Advogada, é sócia de Edgard Leite Advogados Associados

O Supremo Tribunal Federal (STF) deu a sua contribuição para transformar em utopia a busca das empresas e do país por equilíbrio financeiro, além de dificultar a geração de empregos e o reaquecimento da economia brasileira.

Trata-se de princípios essenciais para o desenvolvimento de qualquer nação. Ao que parece, no caso das correções de dívidas trabalhistas, a Suprema Corte estreitou sua visão de mundo e do próprio país.
Não bastassem as inúmeras obrigações legais do empregador, recentemente o Ministério Público do Trabalho emitiu uma nota técnica (GT 20/2020) em que caracteriza a Covid-19 como enfermidade passível de equiparação à doença profissional. A consequência objetiva dessa nota é que o colaborador que tenha contraído a doença possa buscar na Justiça pagamento de indenizações e reconhecimento de estabilidade. Mas como provar que o empregado contraiu a doença no ambiente de labor ou no supermercado e no bar, com os colegas de jornada, após o expediente?

O aperto sobre as empresas, contudo, ocorreu mesmo no derradeiro dia de expediente do Judiciário, em 2020, quando o STF julgou as Ações Declaratórias de Constitucionalidade e decidiu, por 6 votos a 4, que a correção monetária de débitos trabalhistas deverá ser o IPCA e não a Taxa Referencial (TR).

Até agosto de 2019, a única forma de correção do saldo devedor de um contrato era a TR, que não é um índice, mas uma taxa cujo cálculo é utilizado na correção de certas operações. Em 2015, quando a inflação chegou aos 10% ao ano, a TR permaneceu em uma média de 2%.
Bancos que trabalham com financiamentos oferecem contratos com correção pela TR. A Caixa

Econômica Federal utiliza as taxas de juros médias de até 8,5% para essa modalidade. Nessa mesma época, a Caixa lançou a modalidade de financiamentos com saldo devedores corrigidos pelo IPCA. Sabe-se que, mesmo quando o IPCA está muito baixo (cerca de 3%), ainda assim é uma taxa elevada quando se trata de corrigir saldo devedor de caráter trabalhista.

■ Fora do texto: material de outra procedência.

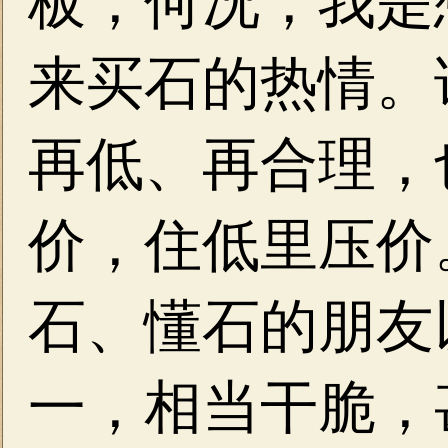
板，何况，我是
来买石的热情。
再低、再合理，
价，住低里压价
石、懂石的朋友
一，相当干脆，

Dados apresentados pelo ministro do Supremo Luís Roberto Barroso apontaram que “o Brasil, sozinho, é responsável por 98% das ações trabalhistas de todo o mundo, enquanto o país possui 2,7% da população da Terra”. Citou, ainda, que “o Citibank, que encerrou suas operações de varejo no Brasil, obtinha 1% de suas receitas no país, enquanto 93% de suas reclamações trabalhistas em nível mundial concentravam-se aqui”.

Além disso, desconsiderar trecho da reforma trabalhista de 2017, que previa a correção dos débitos trabalhistas pela TR, é lançar novas bases para aumentar o volume de reclamações judiciais. Pode-se até dizer que essa mudança de indexador torna o ajuizamento de processos trabalhistas um dos melhores “investimentos” do país.

Aplicar os índices IPCA e Selic aos débitos trabalhistas encarecerá por demais a dívida no momento da atualização. Fixar o IPCA para correção é apostar que a inflação se manterá sempre baixa. Não é isso, porém, o que tem mostrado a realidade.

A referência TR representa uma escolha mais equânime, que admite variações —porém nada exacerbadas, como a oscilação da inflação.